● **Activity**: Could the data below be retyped exactly, without its pictures?

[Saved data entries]
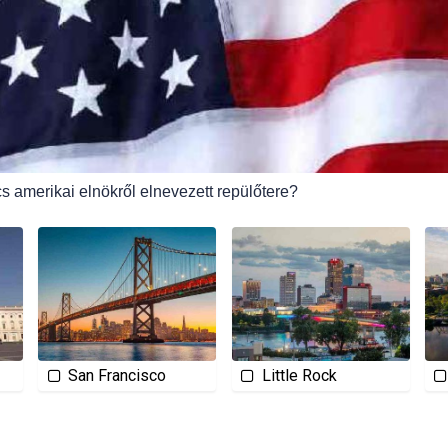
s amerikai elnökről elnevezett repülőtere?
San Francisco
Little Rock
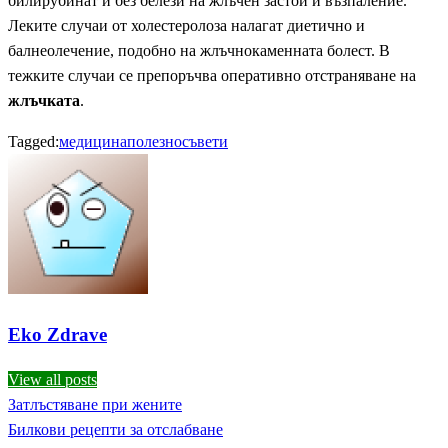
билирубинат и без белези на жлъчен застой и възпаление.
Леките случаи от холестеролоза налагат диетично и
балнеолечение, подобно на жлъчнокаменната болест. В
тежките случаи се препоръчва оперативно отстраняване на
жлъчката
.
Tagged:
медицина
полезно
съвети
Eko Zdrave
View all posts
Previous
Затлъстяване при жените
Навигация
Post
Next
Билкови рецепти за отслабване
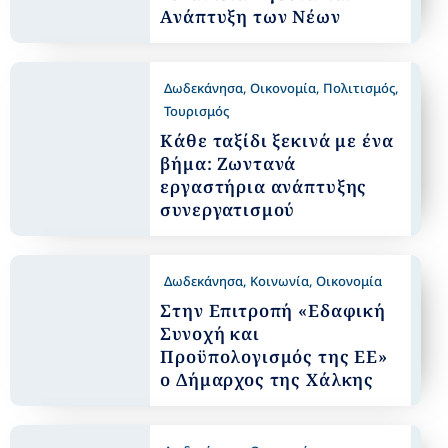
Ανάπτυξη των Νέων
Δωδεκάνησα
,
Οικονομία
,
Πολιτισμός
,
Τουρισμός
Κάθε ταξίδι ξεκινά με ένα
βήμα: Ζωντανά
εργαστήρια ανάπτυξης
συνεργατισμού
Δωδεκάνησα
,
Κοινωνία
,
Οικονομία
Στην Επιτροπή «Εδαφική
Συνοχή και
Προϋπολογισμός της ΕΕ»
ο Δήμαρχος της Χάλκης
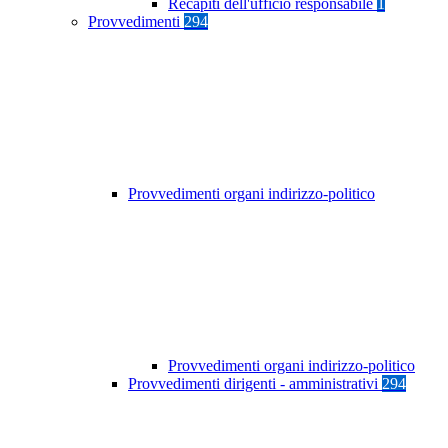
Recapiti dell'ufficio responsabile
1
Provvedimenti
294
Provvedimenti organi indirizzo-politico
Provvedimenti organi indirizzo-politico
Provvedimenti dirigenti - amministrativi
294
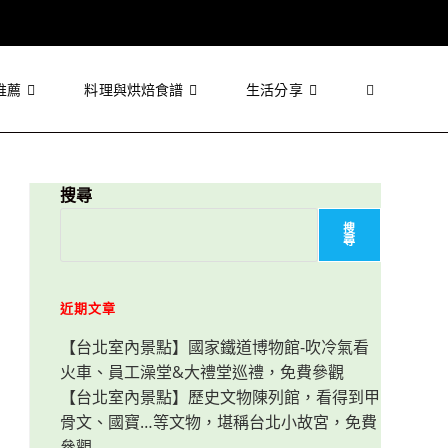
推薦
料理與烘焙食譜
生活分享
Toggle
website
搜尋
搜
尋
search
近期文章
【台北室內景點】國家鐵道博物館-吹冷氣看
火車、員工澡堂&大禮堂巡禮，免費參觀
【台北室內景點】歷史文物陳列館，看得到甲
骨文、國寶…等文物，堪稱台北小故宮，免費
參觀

● **Your solution**:
s amerikai elnökről elnevezett repülőtere?
San Francisco
Little Rock
билирубинат и без белези на жлъчен застой и възпаление.
Леките случаи от холестеролоза налагат диетично и
балнеолечение, подобно на жлъчнокаменната болест. В
тежките случаи се препоръчва оперативно отстраняване на
жлъчката
.
Tagged:
медицина
полезно
съвети
Eko Zdrave
View all posts
Previous
Затлъстяване при жените
Навигация
Post
Next
Билкови рецепти за отслабване
Ανάπτυξη των Νέων
Δωδεκάνησα
,
Οικονομία
,
Πολιτισμός
,
Τουρισμός
Κάθε ταξίδι ξεκινά με ένα
βήμα: Ζωντανά
εργαστήρια ανάπτυξης
συνεργατισμού
Δωδεκάνησα
,
Κοινωνία
,
Οικονομία
Στην Επιτροπή «Εδαφική
Συνοχή και
Προϋπολογισμός της ΕΕ»
ο Δήμαρχος της Χάλκης
Recapiti dell'ufficio responsabile
1
Provvedimenti
294
Provvedimenti organi indirizzo-politico
Provvedimenti organi indirizzo-politico
Provvedimenti dirigenti - amministrativi
294
推薦
料理與烘焙食譜
生活分享
Toggle
website
搜尋
搜
尋
search
近期文章
【台北室內景點】國家鐵道博物館-吹冷氣看
火車、員工澡堂&大禮堂巡禮，免費參觀
【台北室內景點】歷史文物陳列館，看得到甲
骨文、國寶…等文物，堪稱台北小故宮，免費
參觀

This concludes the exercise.